■ Your instructions: Everything in the listing that follows should be reproduced exactly except the pictures.

■ Raw data:
· · · · · · ·

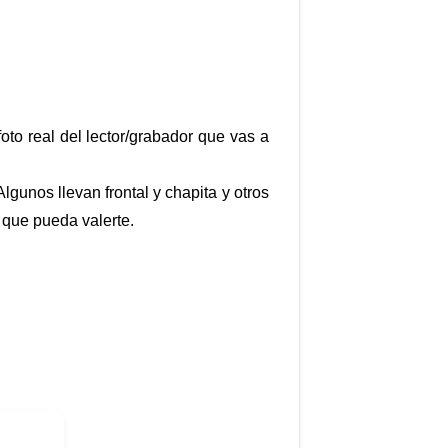
oto real del lector/grabador que vas a
Algunos llevan frontal y chapita y otros
 que pueda valerte.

· · · · · · ·

■ Exercise output:
oto real del lector/grabador que vas a
Algunos llevan frontal y chapita y otros
 que pueda valerte.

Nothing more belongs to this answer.